I'm using Forklift [2] on my mac at work, but it's a pale imitation of what a file explorer can truly be. I did some searching for Linux but it's all pretty pedestrian.
This is what happens when you run your blog behind cloudflare workers - they want you on pages instead, or to pay $5/month forever on the off chance you get slashdotted...
What's your recommendation? I've tried so many multiplatform toolkits (including GTK, Qt, wxWidgets, Iced, egui, imgui, and investigated slint and sciter) and nothing has come close to the speed of dev and small final app size of something like Tauri+Svelte.
of course dev speed will be better with tauri plus the literal ton of JavaScript transpilers we use today.
but for us an inhouse egui pile of helpers allow for fast applications that are closer to native speeds. and flutter for mobile (using neither Cupertino or material)

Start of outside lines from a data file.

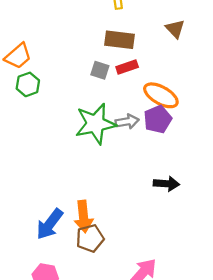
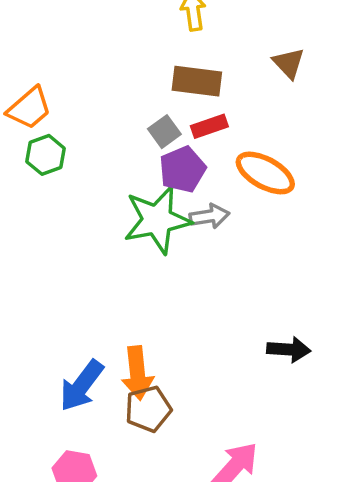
gray square: (100, 70) -> (164, 132), turned 36
purple pentagon: (158, 119) -> (182, 169), moved
black arrow: (166, 184) -> (289, 350), moved

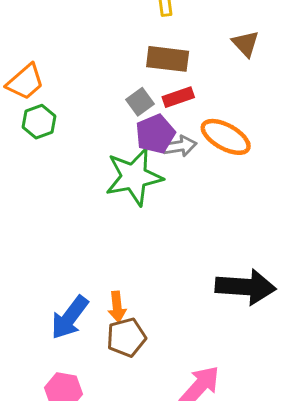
gray arrow: (209, 216) -> (180, 146), moved
black arrow: (289, 350) -> (246, 287), size x1.6
orange arrow: (137, 373) -> (117, 307), size x0.7

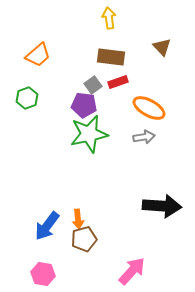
orange trapezoid: (25, 82) -> (38, 55), moved
purple pentagon: (155, 134) -> (84, 105), moved, turned 30
gray arrow: (180, 146) -> (144, 137), moved

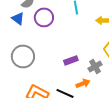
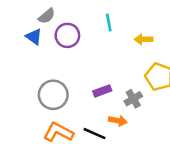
gray circle: (23, 56) -> (53, 95), moved
orange arrow: (83, 83) -> (118, 121), turned 32

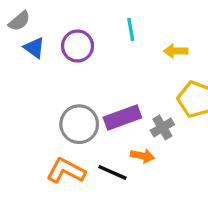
gray semicircle: (47, 16) -> (19, 21), moved
purple rectangle: (102, 91) -> (122, 118), size x1.5
gray circle: (53, 95) -> (79, 124), moved

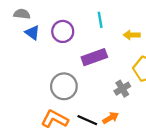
gray semicircle: (19, 21) -> (22, 14), turned -133
purple rectangle: (122, 118) -> (94, 57), moved
orange arrow: (142, 156) -> (111, 118), moved, turned -42

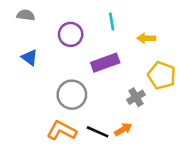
blue triangle: (32, 33) -> (30, 57), moved

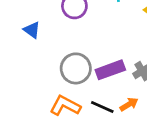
purple rectangle: (105, 63) -> (110, 70), moved

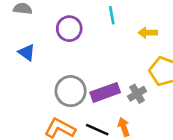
orange arrow: (129, 104) -> (124, 127), turned -78

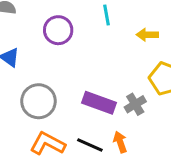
gray circle: (71, 91) -> (38, 101), moved
purple rectangle: (105, 92) -> (99, 103), turned 40

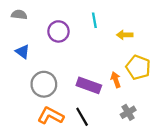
gray cross: (135, 104) -> (128, 112), moved
orange arrow: (120, 142) -> (116, 80), moved
black line: (90, 145) -> (82, 117), turned 36

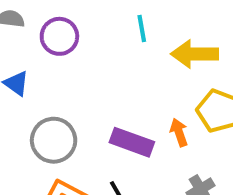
purple circle: (58, 31) -> (59, 36), moved
yellow arrow: (125, 35) -> (195, 54), size x1.6

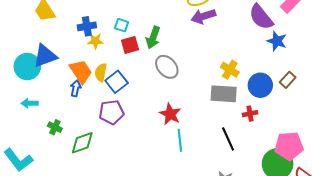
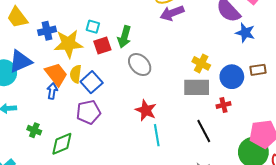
blue cross: (87, 26) -> (47, 31), moved
yellow star: (95, 41) -> (68, 44), size x1.8
brown rectangle: (288, 80) -> (258, 70), turned 42

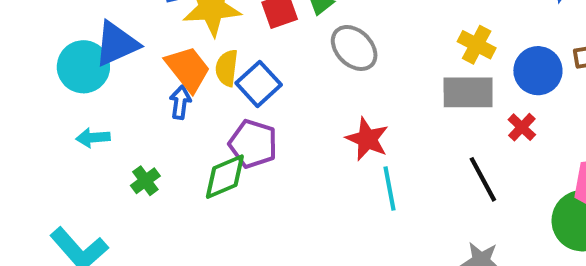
red cross: (223, 105) -> (522, 127), turned -32
purple pentagon: (88, 112) -> (253, 144), turned 30
green cross: (34, 130) -> (145, 181), turned 32
green diamond: (62, 144) -> (225, 177), moved

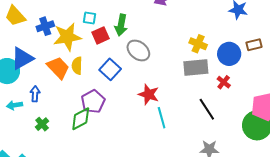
blue square: (259, 84) -> (110, 69), moved
blue arrow: (180, 102) -> (35, 94), moved
purple pentagon: (253, 144) -> (93, 102), turned 30

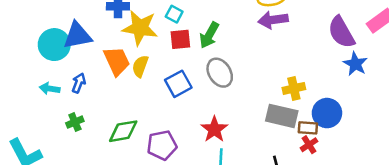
yellow cross: (198, 44) -> (294, 88), turned 36
brown rectangle: (254, 45) -> (308, 128), moved
purple pentagon: (93, 102) -> (162, 145), moved

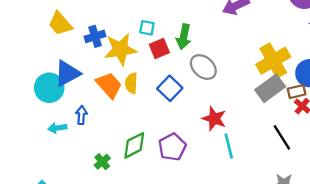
yellow cross: (294, 88) -> (273, 61), size x1.6
gray rectangle: (282, 116) -> (270, 88), turned -32
green cross: (75, 122) -> (102, 162), moved

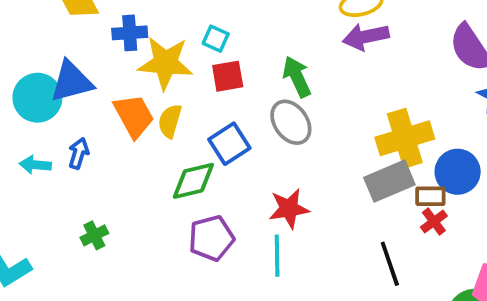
green arrow: (184, 37) -> (297, 77), moved, turned 130
red star: (214, 119) -> (289, 209), turned 30
green diamond: (134, 145) -> (193, 181), moved
cyan line: (229, 146) -> (277, 256), moved

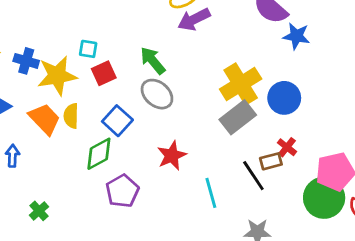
blue cross: (130, 33) -> (26, 61), turned 35
brown rectangle: (430, 196) -> (271, 161), moved
red cross: (434, 222) -> (287, 147), moved
cyan line: (277, 256) -> (211, 193), moved

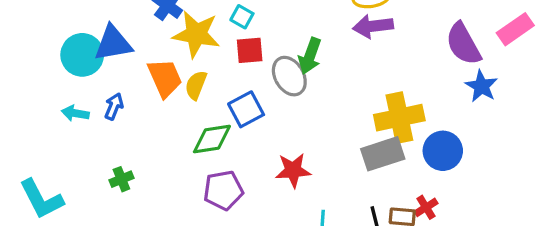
green arrow: (153, 61) -> (310, 56), turned -140
gray ellipse: (157, 94) -> (289, 76), moved

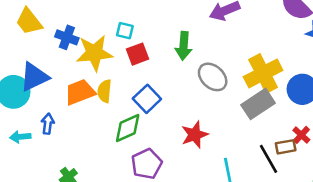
gray ellipse: (289, 76) -> (213, 77), moved
orange trapezoid: (165, 78) -> (80, 92), turned -72

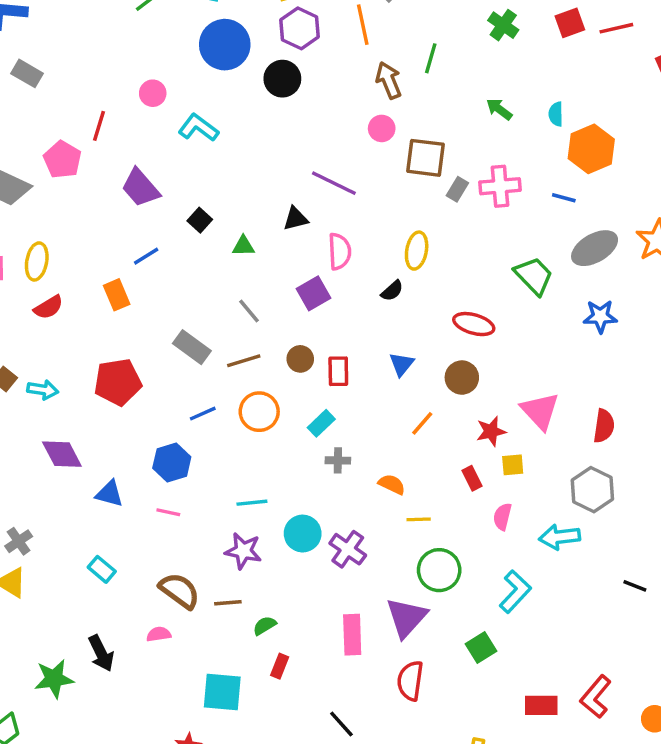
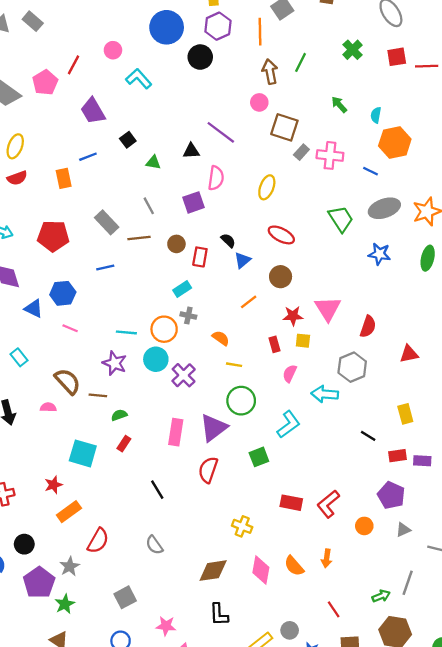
black semicircle: (392, 291) -> (228, 240), moved, turned -105
red ellipse: (474, 324) -> (281, 235), moved
orange circle: (259, 412) -> (164, 329), moved
blue hexagon: (172, 462) -> (63, 293), moved

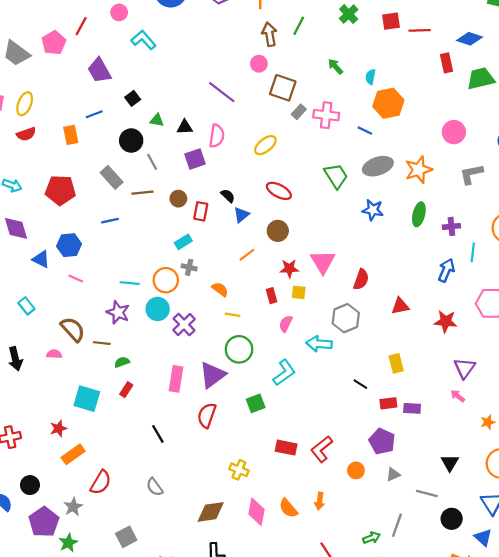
black circle: (200, 57) -> (131, 141), moved
black triangle: (191, 151) -> (185, 127), moved
yellow ellipse: (267, 187) -> (265, 145), turned 30

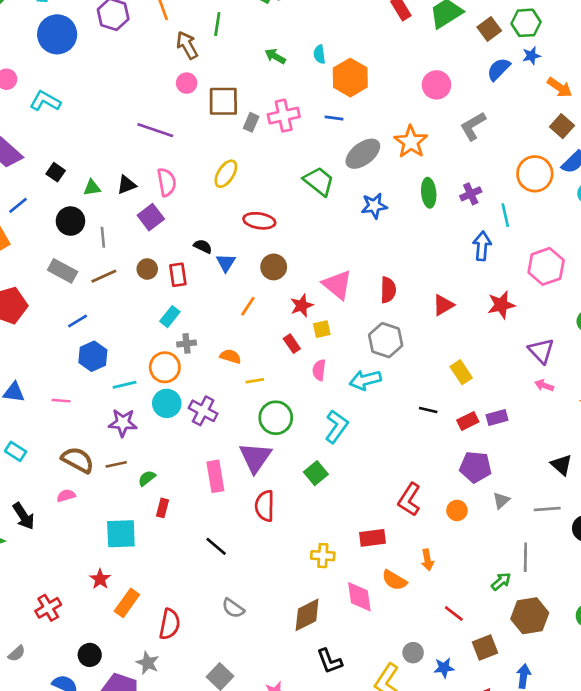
gray line: (152, 162) -> (103, 237), turned 42
blue hexagon: (69, 245) -> (93, 356), moved
red rectangle: (286, 448) -> (373, 538), moved

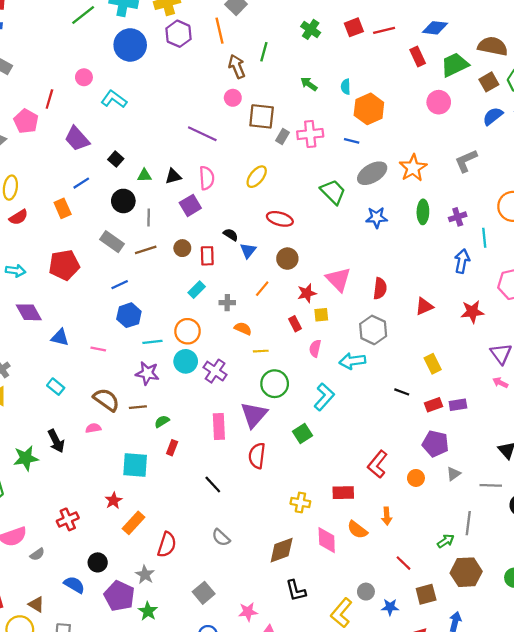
pink circle: (436, 85) -> (439, 102), moved
gray cross: (187, 343) -> (227, 303), moved

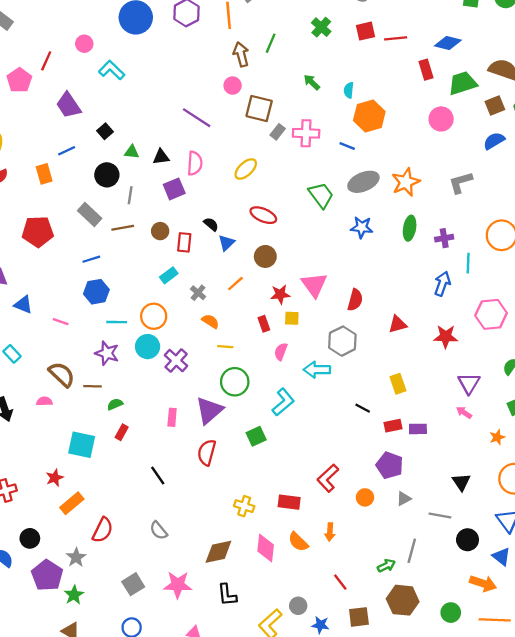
gray cross: (227, 303) -> (198, 293), turned 32
pink rectangle: (219, 426) -> (172, 417), size x0.7
pink star: (248, 612) -> (178, 585), moved, size x1.4

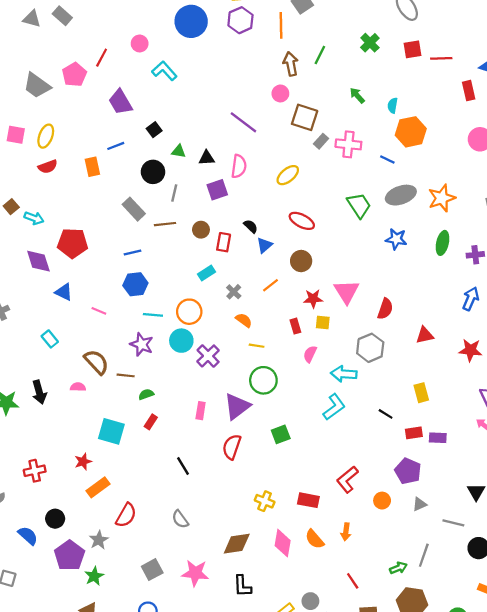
red pentagon: (38, 232) -> (73, 243), moved
cyan L-shape: (283, 402) -> (334, 407), moved

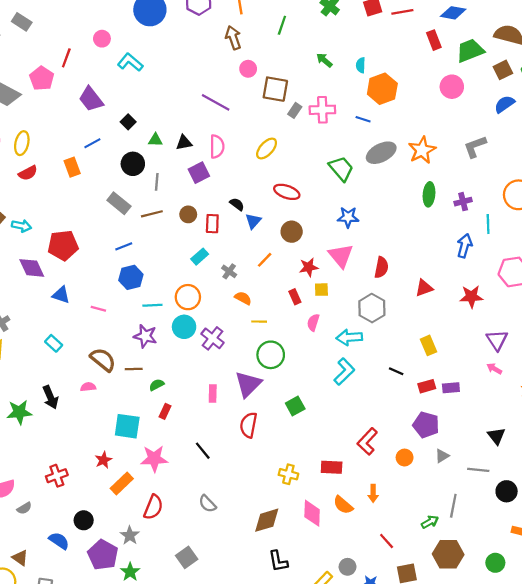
brown arrow: (291, 64) -> (233, 38), moved
blue star: (396, 239) -> (348, 217), moved
pink star: (195, 573) -> (154, 459), moved

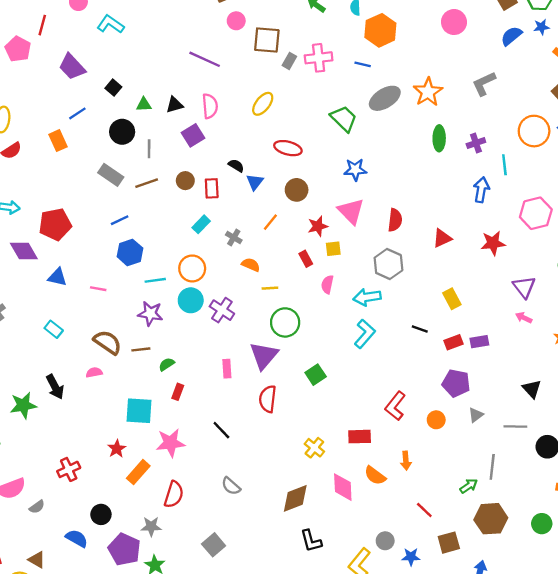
yellow cross: (288, 474) -> (314, 448), turned 30
gray star: (130, 535) -> (151, 527), turned -30

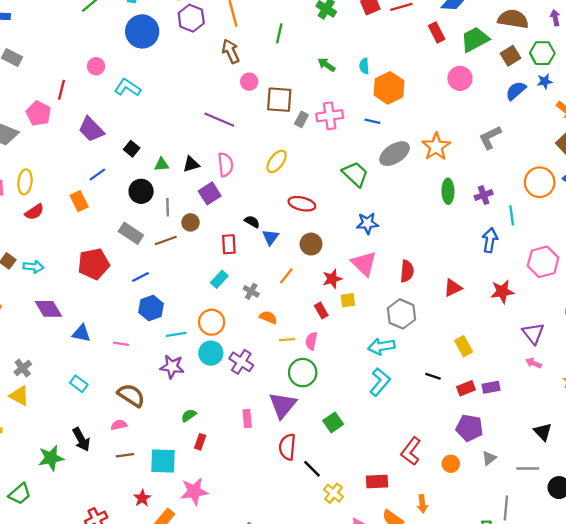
brown circle: (185, 181) -> (190, 222), moved
red pentagon: (55, 224) -> (94, 264), moved
pink semicircle: (327, 284) -> (311, 341), moved
brown line: (141, 349) -> (125, 455), moved
black line: (221, 430) -> (312, 469), moved

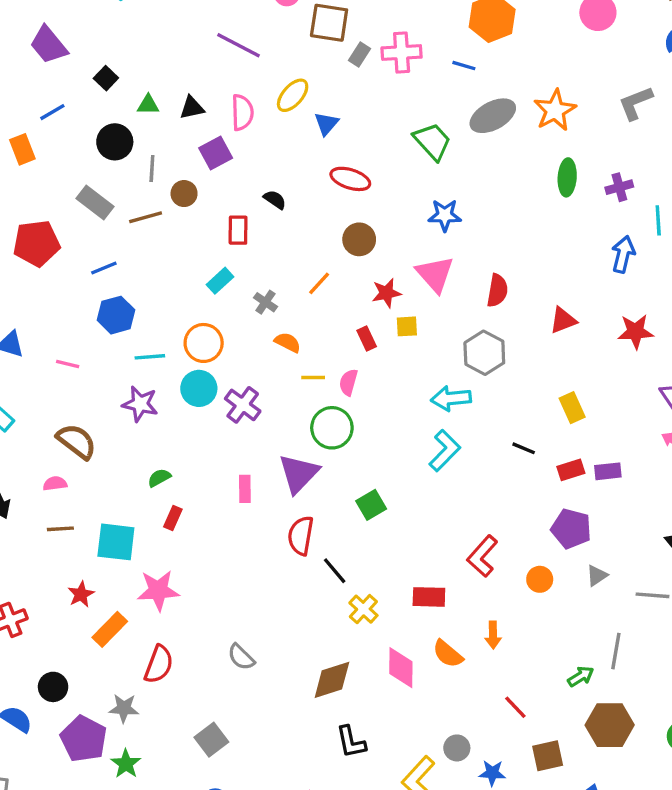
yellow ellipse: (277, 161) -> (293, 95), moved
blue triangle: (270, 237) -> (326, 124), moved

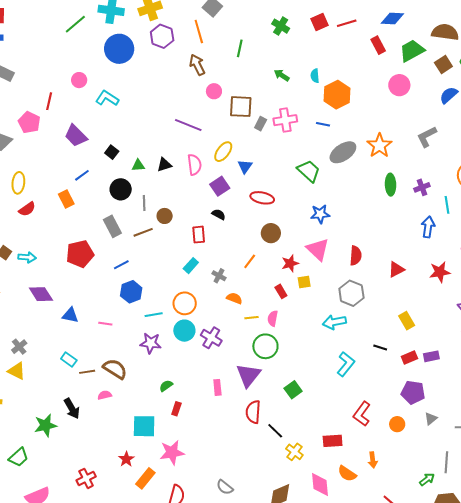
purple square: (216, 153) -> (220, 186), moved
gray rectangle: (95, 203) -> (112, 226), turned 30
cyan L-shape: (445, 451) -> (346, 364), moved
brown line: (60, 529) -> (87, 372), moved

Glad to hear that egui is working for you, but in my experience it's not accessible, difficult to render accurate text (including emoji and colours), very frustrating to extend inbuilt widgets, and quite verbose.
One of my most recent experiences was making a fairly complex app at work in egui, then migrating to tauri because it was such a slog.
The web stack is now the desktop UI stack. I think the horse has left the barn.
It’s not great but there’s just no momentum or resources anywhere to work on native anymore outside platform specific libraries. Few people want to build an app that can only ever run on Mac or Windows.